Surgical

Surgical 

sur·gi·cal

  1. of surgeons or surgery

  2. used in or connected with surgery

  3. resulting from or after surgery

  4. of or like surgery or a surgical procedure in being regarded as very accurate, precisely targeted


We’ve been watching “The Messiah” series on Netflix.  No, I don’t think it is or was intended to be strictly biblical truth.  In fact, like much of the bible, there is some interpretation required if you are going to try to bring some of that narrative to life.  I am trying to watch it not as gospel, but as a thought-provoking interpretation.

One interesting thing I am wakening to is the precise way Jesus applied his life.  Clearly, he righted some of the wrongs the first time he showed up but also walked right by many other significant things that needed to be done.  This second coming of him on the show does similar things.  Appearing in the narrative, doing Jesus stuff, and then disappearing with still a lot of wrongs to be righted, left behind.

He seems to know the right things to say and not say.  The right things to do and not do.  He says he only does what his Father says.  (A pretty strong clue there on how we should operating!)

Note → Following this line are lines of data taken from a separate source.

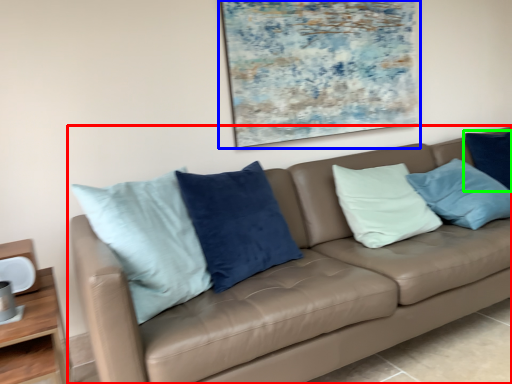 Question: Based on their relative distances, which object is farther from studio couch (highlighted by a red box)? Choose from picture frame (highlighted by a blue box) and pillow (highlighted by a green box).

Choices:
 (A) picture frame
 (B) pillow

Answer: (B) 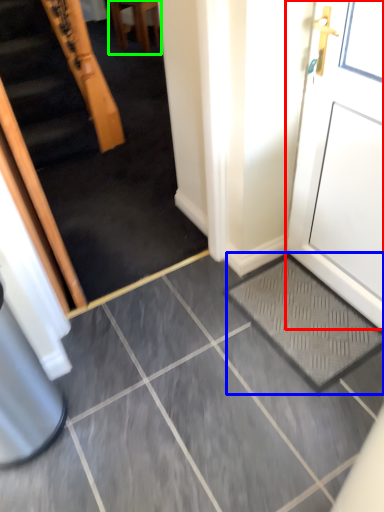 Question: Which object is the farthest from door (highlighted by a red box)? Choose among these: doormat (highlighted by a blue box) or furniture (highlighted by a green box).

Choices:
 (A) doormat
 (B) furniture

Answer: (B)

The word that keeps coming to mind is “surgical”.  He invades and deals with a situation with more of a scalpel than a mallet.

I was meeting with a client.  And as most senior executives or owners do, he was wrestling with the level of his contribution.  He was talking about time in the office, weeks thrown at problems, and that omnipresent sense that he is just not doing enough.

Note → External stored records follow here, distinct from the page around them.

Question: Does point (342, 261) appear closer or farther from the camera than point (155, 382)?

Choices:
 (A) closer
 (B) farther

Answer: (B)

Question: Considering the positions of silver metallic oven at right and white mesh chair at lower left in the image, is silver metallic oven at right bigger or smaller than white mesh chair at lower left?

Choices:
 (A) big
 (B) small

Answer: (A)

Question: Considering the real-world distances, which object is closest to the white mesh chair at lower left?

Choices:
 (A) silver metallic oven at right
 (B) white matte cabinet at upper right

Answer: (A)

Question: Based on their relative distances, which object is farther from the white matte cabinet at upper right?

But as we started to talk about what he had been working on, another picture appeared.  Crucial conversations he had, key potential client engagements made, and possible mergers investigated.  Though this impact doesn’t always show up in the way we measure success (it will show up in the KPI’s later), the impact is profound and meaningful.  And it is the kind of thing that only they can do.

Almost surgical.

I mean the way we traditionally measure the success of a church is butts in the seats and shekels in the offering place.  Attendance and offerings.  

Jesus seemed pretty much unilaterally disinterested in either of those things.  And yet in the brief time he spent here and the few encounters we know about him, he surgically did the things necessary to start a movement that would change the world.

As a senior leader, are you doing only the things that only you can do?  Do you have the confidence to step back, look at things strategically, and then, like a surgeon, apply yourself in just the few ways that provide the greatest contribution?

It is rare that I meet with a leader that can’t simply articulate what those things are.  Some of the reasons we have discovered are:

  • we like doing the things that are most noticeable

  • we have a lot of guilt about not doing the work everyone else is doing

  • we don’t have the confidence in our role and contribution to do those things

  • we want everyone else to feel like we are not above the work we are asking them to do

I understand all of those responses.  I have uttered them and operated from under their oppressive weight.  They are also the path to things not really changing and you not finding the path to your “surgical” greatest contribution.

Consider

  • Do you find yourself doing the work that others should be doing?

  • Why is that?

  • What 2-3 things need to be done that only you can do?  Make a list.

  • Which one are you going to do first?